Stored data entries:
::::::::::
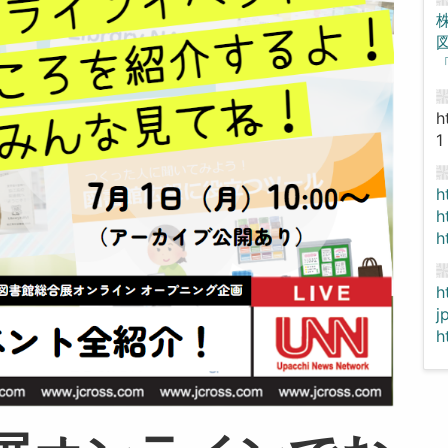
「
h
1
h
h
h
h
j
h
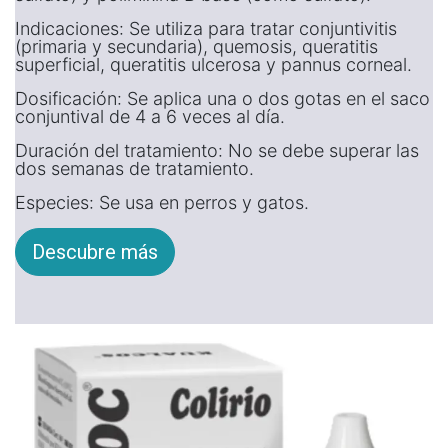
Indicaciones: Se utiliza para tratar conjuntivitis
(primaria y secundaria), quemosis, queratitis
superficial, queratitis ulcerosa y pannus corneal.
Dosificación: Se aplica una o dos gotas en el saco
conjuntival de 4 a 6 veces al día.
Duración del tratamiento: No se debe superar las
dos semanas de tratamiento.
Especies: Se usa en perros y gatos.
Descubre más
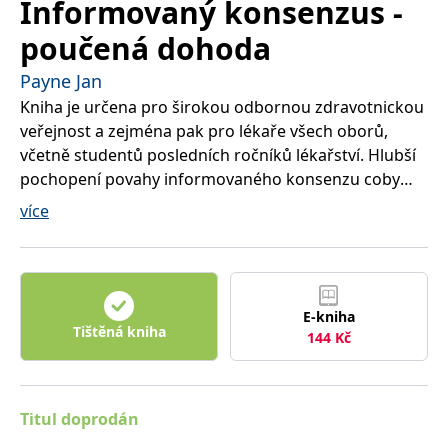
Informovaný konsenzus -
poučená dohoda
Payne Jan
Kniha je určena pro širokou odbornou zdravotnickou
veřejnost a zejména pak pro lékaře všech oborů,
včetně studentů posledních ročníků lékařství. Hlubší
pochopení povahy informovaného konsenzu coby
páteře vztahu mezi pacientem a lékařem je
více
předpokladem jeho humanizace.
Zkoumání se důsledně vyhýbá právním souvislostem
a věnuje se pouze etické stránce tohoto vztahu.
E-kniha
Tištěná kniha
144
Kč
Titul doprodán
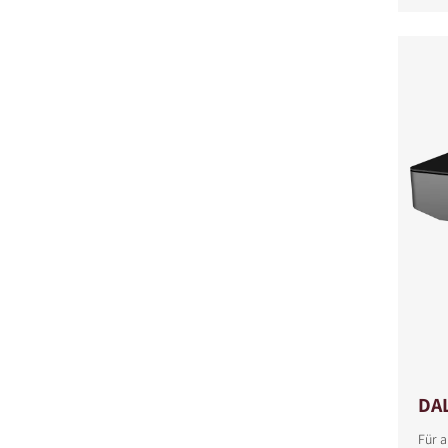
DA
Für a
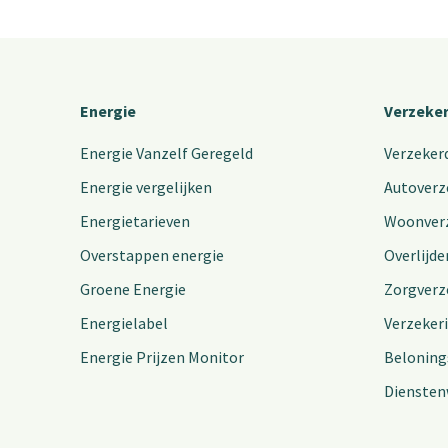
Energie
Verzeke
Energie Vanzelf Geregeld
Verzeker
Energie vergelijken
Autoverz
Energietarieven
Woonver
Overstappen energie
Overlijde
Groene Energie
Zorgverz
Energielabel
Verzeker
Energie Prijzen Monitor
Beloning
Diensten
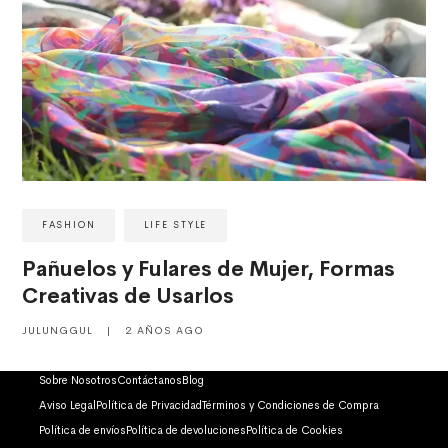
FASHION
LIFE STYLE
Pañuelos y Fulares de Mujer, Formas
Creativas de Usarlos
JULUNGGUL
|
2 AÑOS AGO
Sobre Nosotros
Contáctanos
Blog
Aviso Legal
Política de Privacidad
Términos y Condiciones de Compra
Política de envíos
Política de devoluciones
Política de Cookies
::::::::::
- What is needed:
Give the entries again exactly, but skip every image.

- Output below:
「
h
1
h
h
h
h
j
h
Indicaciones: Se utiliza para tratar conjuntivitis
(primaria y secundaria), quemosis, queratitis
superficial, queratitis ulcerosa y pannus corneal.
Dosificación: Se aplica una o dos gotas en el saco
conjuntival de 4 a 6 veces al día.
Duración del tratamiento: No se debe superar las
dos semanas de tratamiento.
Especies: Se usa en perros y gatos.
Descubre más
Informovaný konsenzus -
poučená dohoda
Payne Jan
Kniha je určena pro širokou odbornou zdravotnickou
veřejnost a zejména pak pro lékaře všech oborů,
včetně studentů posledních ročníků lékařství. Hlubší
pochopení povahy informovaného konsenzu coby
páteře vztahu mezi pacientem a lékařem je
více
předpokladem jeho humanizace.
Zkoumání se důsledně vyhýbá právním souvislostem
a věnuje se pouze etické stránce tohoto vztahu.
E-kniha
Tištěná kniha
144
Kč
Titul doprodán
DA
Für a
Energie
Verzeke
Energie Vanzelf Geregeld
Verzeker
Energie vergelijken
Autoverz
Energietarieven
Woonver
Overstappen energie
Overlijde
Groene Energie
Zorgverz
Energielabel
Verzeker
Energie Prijzen Monitor
Beloning
Diensten
FASHION
LIFE STYLE
Pañuelos y Fulares de Mujer, Formas
Creativas de Usarlos
JULUNGGUL
|
2 AÑOS AGO
Sobre Nosotros
Contáctanos
Blog
Aviso Legal
Política de Privacidad
Términos y Condiciones de Compra
Política de envíos
Política de devoluciones
Política de Cookies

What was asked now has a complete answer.